• [TASK DIRECTIONS]: Find the word "para" in the listing. Copy out each line where it occurs.

=== DATA TO PROCESS ===

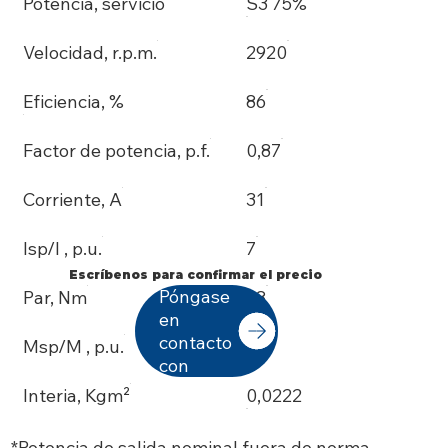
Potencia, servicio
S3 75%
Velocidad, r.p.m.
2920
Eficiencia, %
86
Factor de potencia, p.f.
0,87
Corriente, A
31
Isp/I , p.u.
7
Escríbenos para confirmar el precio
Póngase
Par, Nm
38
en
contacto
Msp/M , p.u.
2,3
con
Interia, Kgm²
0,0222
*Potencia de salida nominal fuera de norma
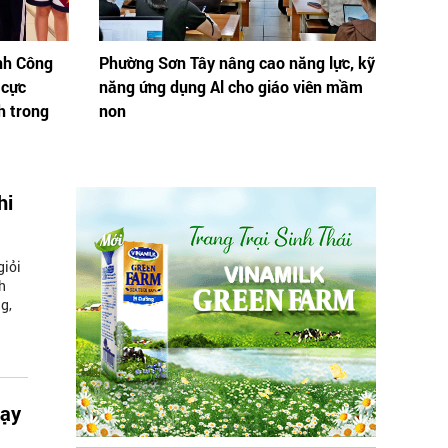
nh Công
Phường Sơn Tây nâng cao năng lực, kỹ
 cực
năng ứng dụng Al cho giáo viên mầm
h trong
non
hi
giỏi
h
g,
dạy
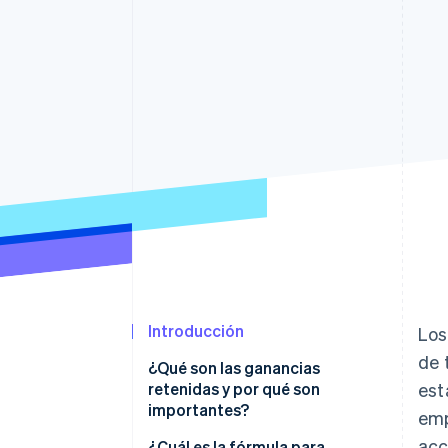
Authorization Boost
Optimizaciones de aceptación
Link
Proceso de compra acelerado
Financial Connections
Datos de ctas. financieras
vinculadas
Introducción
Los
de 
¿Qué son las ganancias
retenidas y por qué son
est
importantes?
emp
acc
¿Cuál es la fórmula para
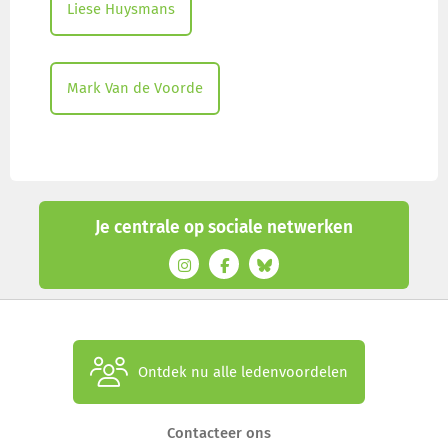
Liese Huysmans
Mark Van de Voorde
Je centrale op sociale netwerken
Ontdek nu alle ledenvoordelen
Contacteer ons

===

• [THE ANSWER]:
Escríbenos para confirmar el precio
¿Cuál es la fórmula para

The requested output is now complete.